Despicable Me Minion Cupcakes Recipe - (4.4/5) image

Provided by AuntieGooper

Number Of Ingredients 5

6 pre-made and frosted cupcakes
12 Twinkies
Smarties or any round candies or ready make candy eyes, for the eyes
2 tablespoons brown sprinkles
1 tube black writing icing

Steps:

  • Cut the twinkies in half. Squeeze two dots of black icing on the smarties or other candies to act as glue. Add the smarties or other candies as eyes, colorful or just plain white. Draw pupils on the eyes, a mouth, goggles using black writing icing. Place a few chocolate sprinkles on the minion's head for hair. Finally, put the minions cut side down on top of each frosted cupcake.

MINION SHEET CAKE



Minion Sheet Cake image

If you've got a Despicable Me fan in your life, try this easy recipe that celebrates the rambunctious homunculi. This spot-on recreation of one of Gru's tiny henchmen will be the hit of any party.

Provided by Heather Baird

Categories     Dessert

Time 3h50m

Yield 12

Number Of Ingredients 12

1 box Betty Crocker™ Super Moist™ butter recipe yellow cake mix
Water, butter and eggs called for on cake mix box
1 container Betty Crocker™ Whipped whipped cream frosting
Golden yellow food color
1 tube (4.25 oz) Betty Crocker™ blue decorating icing
7 pieces (12 inches each) black string licorice
1 chocolate-covered peppermint patty (1.4 oz), unwrapped
3 milk chocolate candy drops or pieces, unwrapped
5 pieces (1 inch in diameter) chewy chocolate candies, unwrapped
1 teaspoon corn syrup
1 oz silver decorating sugar
Betty Crocker™ Easy Flow black decorating icing (from 6.4-oz can)

Steps:

  • Heat oven to 350°F (325°F for dark or nonstick pans).

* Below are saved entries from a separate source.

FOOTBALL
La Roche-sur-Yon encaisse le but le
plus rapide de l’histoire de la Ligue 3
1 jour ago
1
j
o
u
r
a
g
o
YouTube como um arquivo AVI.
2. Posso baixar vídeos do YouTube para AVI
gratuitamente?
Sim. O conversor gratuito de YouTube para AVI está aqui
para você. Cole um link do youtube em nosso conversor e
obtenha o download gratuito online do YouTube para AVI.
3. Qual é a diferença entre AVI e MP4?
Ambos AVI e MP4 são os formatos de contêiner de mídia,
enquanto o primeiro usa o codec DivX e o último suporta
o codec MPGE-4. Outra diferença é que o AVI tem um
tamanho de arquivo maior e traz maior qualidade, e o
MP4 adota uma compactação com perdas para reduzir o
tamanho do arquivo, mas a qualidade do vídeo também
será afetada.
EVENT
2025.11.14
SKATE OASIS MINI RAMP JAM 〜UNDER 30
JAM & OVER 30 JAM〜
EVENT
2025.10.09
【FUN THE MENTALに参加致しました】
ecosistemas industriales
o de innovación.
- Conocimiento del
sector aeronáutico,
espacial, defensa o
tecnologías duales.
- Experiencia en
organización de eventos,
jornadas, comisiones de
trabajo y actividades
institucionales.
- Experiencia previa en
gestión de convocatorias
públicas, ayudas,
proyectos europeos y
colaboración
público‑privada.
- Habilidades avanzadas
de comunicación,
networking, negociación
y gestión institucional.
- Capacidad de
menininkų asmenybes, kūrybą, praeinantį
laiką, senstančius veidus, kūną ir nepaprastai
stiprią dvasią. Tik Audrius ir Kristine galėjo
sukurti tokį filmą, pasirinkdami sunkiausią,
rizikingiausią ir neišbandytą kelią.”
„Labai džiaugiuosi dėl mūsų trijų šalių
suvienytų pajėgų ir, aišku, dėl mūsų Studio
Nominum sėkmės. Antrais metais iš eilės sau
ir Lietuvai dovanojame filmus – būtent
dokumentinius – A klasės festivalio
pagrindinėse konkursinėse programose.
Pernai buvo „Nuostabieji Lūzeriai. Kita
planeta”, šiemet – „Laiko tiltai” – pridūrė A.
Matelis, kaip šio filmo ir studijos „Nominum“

Line large cookie sheet with cooking parchment paper or waxed paper. Spray bottom only of 13x9-inch pan with baking spray with flour.
  • Make and bake cake mix as directed on box, using water, butter and eggs. Cool 10 minutes in pan on cooling rack. Turn cake out onto paper-lined cookie sheet. Cool completely, about 1 hour.
  • With serrated knife, trim off square corners of cake, creating oblong shape. Trim 1 short side flat to make bottom of cake.
  • Spoon three-fourths of the container of frosting into medium bowl. Stir in yellow food color. Frost cake with thin coat of yellow frosting. Refrigerate 30 minutes.
  • Remove cake from refrigerator. Frost cake with final coating of yellow frosting. Refrigerate until frosting is firm, about 15 minutes.
  • Use off-set spatula to make an upward curving line in frosting about 4 inches from bottom of cake. Place blue decorating icing in small bowl; stir until smooth. Frost bottom (including bottom edges) of cake with blue icing up to curved line. Use 1 licorice string to cover line; if needed, use kitchen scissors to snip away excess licorice. Refrigerate cake 30 to 45 minutes.
  • For eye, frost mint patty with thick layer of remaining white frosting. Place 1 of the chocolate candy drops, pointed end down, into frosting; set patty aside.
  • Knead together chewy chocolate candies. When completely combined and malleable, roll candy between palms into a rope. Press rope around plastic tumbler with 3 1/4- to 3 1/2-inch diameter rim; press loose ends together to secure. Gently lift tumbler away from candy. With pastry brush, coat chocolate candy ring with a little corn syrup (you may not need all of the corn syrup). Place silver sugar in shallow dish; dip chocolate ring into sugar to coat.
  • Remove cake from refrigerator. Gently peel cake away from paper; place cake on cake board or serving platter. Place eye towards top center of cake. Place silver ring around eye.
  • Press 2 chocolate drops into blue portion of cake just under licorice string to create buttons on jumper. Arrange 4-inch piece of licorice onto cake a few inches below eye in a half-curve to create smile. Cut 2 licorice strings into 3-inch pieces; insert into top of cake to create hair. Use more licorice strings to outline jumper.
  • Attach plain tip (provided) to Easy Flow icing nozzle. Draw 2 lines of icing about 2 inches apart on either side of silver eye ring. Fill in lines with more black icing; smooth icing with small knife or spatula. Store cake loosely covered.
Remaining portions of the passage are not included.